Он положил трубку и лег, глядя на телефон, словно это была черная
ядовитая гадина, которая непременно ужалит снова. Две минуты спустя так и
случилось, и ему пришлось взять трубку - это ведь мог быть самый
обыкновенный пациент.
- Слушаю, кто говорит?
Тот же голос произнес:
- Вам надо приехать. Он при смерти.
Доктор Пларр, сдаваясь, спросил:
- Чего вы от меня хотите?
- Выйдите на улицу. Мы вас подберем ровно через пять минут. Если нас не
будет, выйдите еще раз через десять минут. После этого выходите через
каждые пять минут.
- Сколько на ваших часах?
- Шесть минут третьего.
Доктор надел рубашку и брюки; потом положил в портфель то, что могло
ему понадобиться (скорее всего, речь шла о пулевом ранении), и тихо
спустился по лестнице в одних носках. Он знал, что шум лифта проникает
сквозь тонкие стены каждой квартиры. В десять минут третьего он уже стоял
возле дома, в двенадцать минут третьего он ждал на улице, а в восемнадцать
минут опять вошел в дом. Страх приводил его в бешенство. Его свобода, а
может быть, и жизнь находились в руках безнадежных растяп. Он знал только
двух членов группы, они учились с ним в Асунсьоне, а те, с кем ты провел
детство, кажется, так и не становятся взрослыми. У него было не больше
веры в их деловую сноровку, чем тогда, когда они были студентами;
организация, в которую они когда-то входили в Парагвае - "Ювентуд
фебрериста" - мало чего добилась, разве что погубила большинство своих
членов в ходе плохо задуманной и дурно проведенной партизанской акции.

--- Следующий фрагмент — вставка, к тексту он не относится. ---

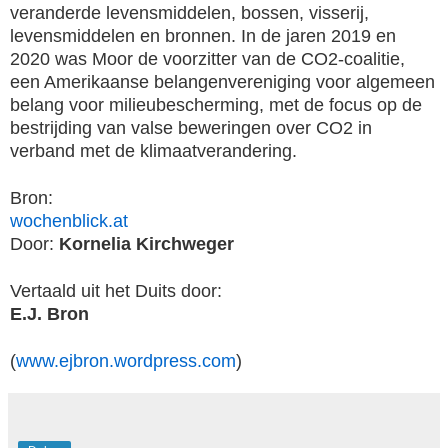
veranderde levensmiddelen, bossen, visserij,
levensmiddelen en bronnen. In de jaren 2019 en
2020 was Moor de voorzitter van de CO2-coalitie,
een Amerikaanse belangenvereniging voor algemeen
belang voor milieubescherming, met de focus op de
bestrijding van valse beweringen over CO2 in
verband met de klimaatverandering.
Bron:
wochenblick.at
Door:
Kornelia Kirchweger
Vertaald uit het Duits door:
E.J. Bron
(
www.ejbron.wordpress.com
)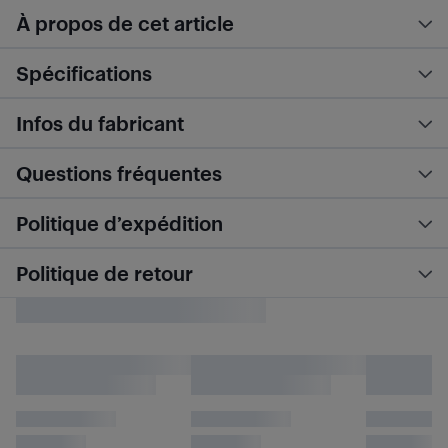
À propos de cet article
Spécifications
Infos du fabricant
Questions fréquentes
Politique d’expédition
Politique de retour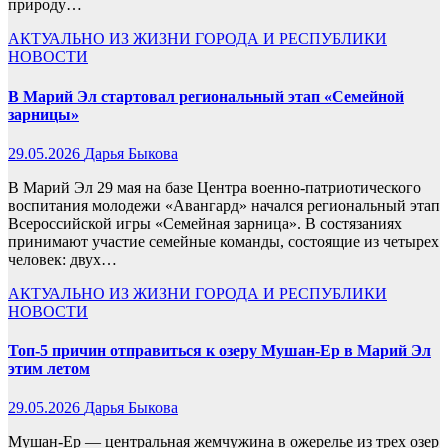
природу…
АКТУАЛЬНО
ИЗ ЖИЗНИ ГОРОДА И РЕСПУБЛИКИ
НОВОСТИ
В Марий Эл стартовал региональный этап «Семейной
зарницы»
29.05.2026
Дарья Быкова
В Марий Эл 29 мая на базе Центра военно‑патриотического
воспитания молодежи «Авангард» начался региональный этап
Всероссийской игры «Семейная зарница». В состязаниях
принимают участие семейные команды, состоящие из четырех
человек: двух…
АКТУАЛЬНО
ИЗ ЖИЗНИ ГОРОДА И РЕСПУБЛИКИ
НОВОСТИ
Топ-5 причин отправиться к озеру Мушан-Ер в Марий Эл
этим летом
29.05.2026
Дарья Быкова
Мушан-Ер — центральная жемчужина в ожерелье из трех озер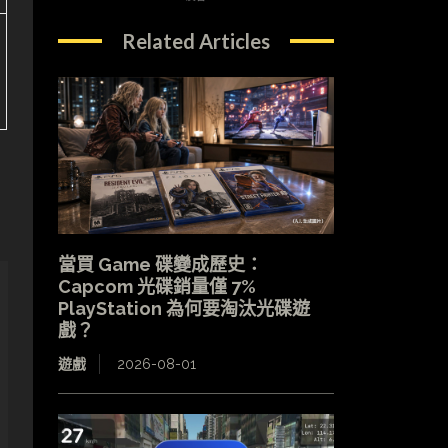
Related Articles
當買 Game 碟變成歷史：
Capcom 光碟銷量僅 7%
PlayStation 為何要淘汰光碟遊
戲？
遊戲
2026-08-01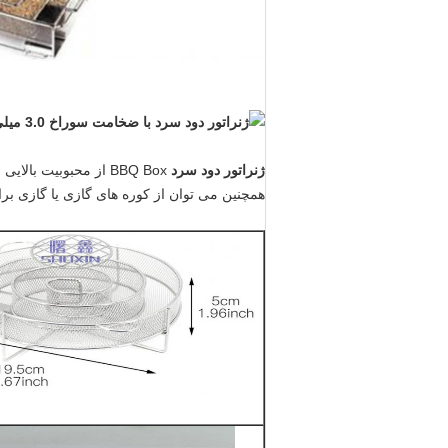
ژنراتور دود سرد
BBQ Box از محبوبیت ب
همچنین می توان از کوره های گازی یا گازی برای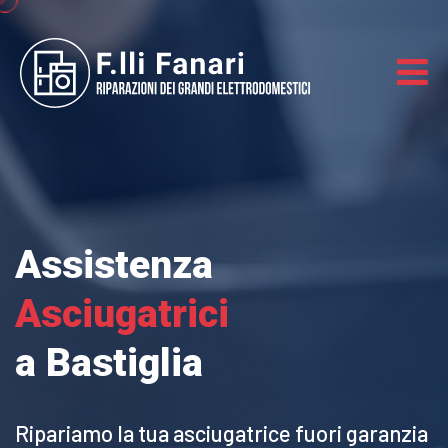
Assistenza
Asciugatrici
a Bastiglia
Ripariamo la tua asciugatrice
fuori garanzia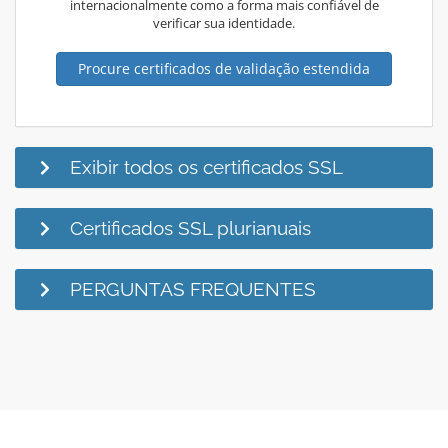
internacionalmente como a forma mais confiável de
verificar sua identidade.
Procure certificados de validação estendida
Exibir todos os certificados SSL
Certificados SSL plurianuais
PERGUNTAS FREQUENTES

Однако именно эта любительщина и вовлекла его в то сообщество. В планы
их он не верил и слушал их только по дружбе. Когда он расспрашивал, что
они будут делать в тех или иных обстоятельствах, жестокость ответов
казалась ему своего рода актерством (они все трое играли небольшие роли в
школьной постановке "Макбета" - прозаический перевод не делал события
пьесы более достоверными).
А теперь, стоя в темном вестибюле и напряженно вглядываясь в светящийся
циферблат часов, он понимал, что никогда ни на йоту не верил, что они
перейдут к действиям. Даже тогда, когда дал им точные сведения о том, где
будет находиться американский посол (подробности он узнал у Чарли Фортнума
за стаканом виски), и снабдил их снотворным, он ни на минуту не
сомневался, что ничего не произойдет. И только когда, проснувшись утром,
услышал голос Леона: "Спектакль идет удачно", ему подумалось, что эти
любители все же могут быть опасными. Кто же теперь умирал - Леон Ривас?
Или Акуино?
Было двадцать две минуты третьего, когда он вышел на улицу в третий
раз. За угол дома завернула машина и остановилась, но мотора не выключили.
Ему махнули рукой.
Насколько он мог разглядеть при свете щитка, человек за рулем был ему
незнаком, но его спутника он узнал и в темноте по жидкой бородке. Акуино
отрастил эту бородку в полицейской камере и там же начал писать стихи, там
же, в камере, он приобрел неудержимое пристрастие к чипа - непропеченным
лепешкам из маниоки, - к ним можно пристраститься только с голодухи.
- Что случилось, Акуино?
- Машина не заводилась. Засорился карбюратор. Верно, Диего? А кроме
того, там был полицейский патруль.
- Я спрашиваю, кто умирает?
- Надеемся, что никто.
- А Леон?
- В порядке.
- Зачем же ты позвонил? Ведь обещал меня не впутывать. И Леон обещал.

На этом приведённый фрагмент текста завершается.